### Task details
Please copy every record below exactly, leaving out the pictures.

↓

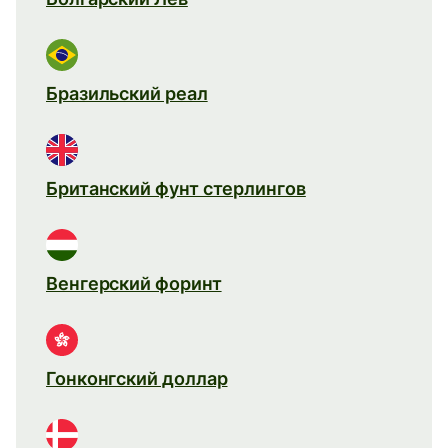
Бразильский реал
Британский фунт стерлингов
Венгерский форинт
Гонконгский доллар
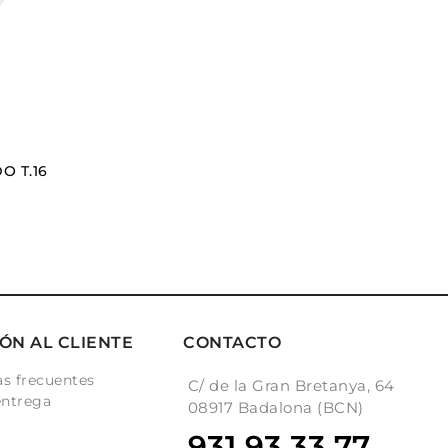
O T.16
ÓN AL CLIENTE
CONTACTO
s frecuentes
C/ de la Gran Bretanya, 64
entrega
08917 Badalona (BCN)
931 93 33 77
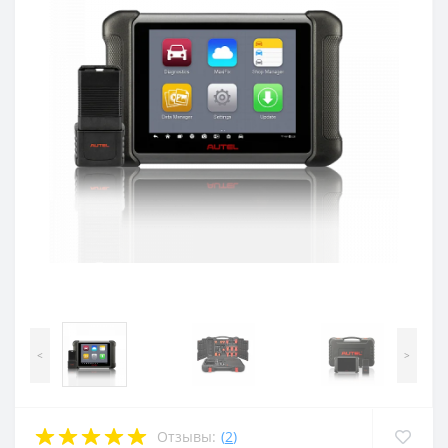
<
>
Отзывы:
(
2
)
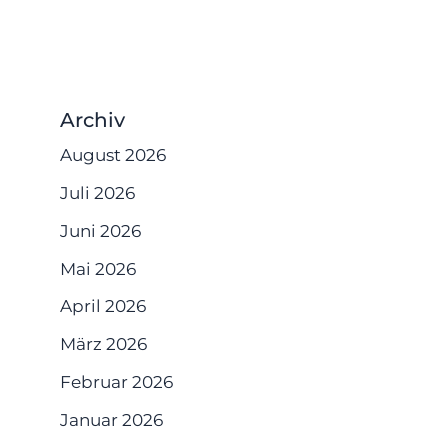
Archiv
August 2026
Juli 2026
Juni 2026
Mai 2026
April 2026
März 2026
Februar 2026
Januar 2026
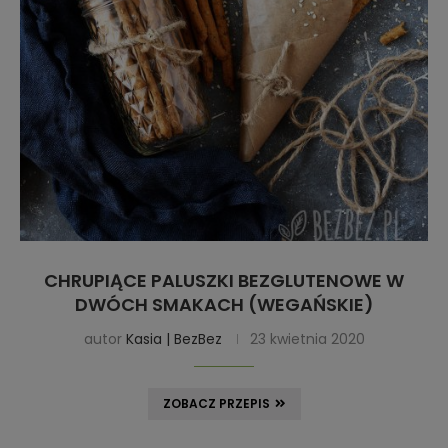
CHRUPIĄCE PALUSZKI BEZGLUTENOWE W
DWÓCH SMAKACH (WEGAŃSKIE)
autor
Kasia | BezBez
23 kwietnia 2020
ZOBACZ PRZEPIS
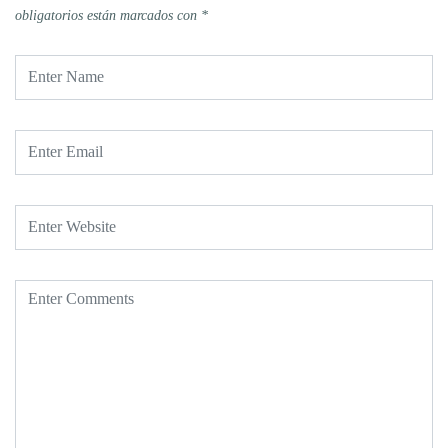
obligatorios están marcados con
*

↑

### Solution
Бразильский реал
Британский фунт стерлингов
Венгерский форинт
Гонконгский доллар
O T.16
ÓN AL CLIENTE
CONTACTO
s frecuentes
C/ de la Gran Bretanya, 64
entrega
08917 Badalona (BCN)
931 93 33 77
<
>
Отзывы:
(
2
)
Archiv
August 2026
Juli 2026
Juni 2026
Mai 2026
April 2026
März 2026
Februar 2026
Januar 2026
CHRUPIĄCE PALUSZKI BEZGLUTENOWE W
DWÓCH SMAKACH (WEGAŃSKIE)
autor
Kasia | BezBez
23 kwietnia 2020
ZOBACZ PRZEPIS
obligatorios están marcados con
*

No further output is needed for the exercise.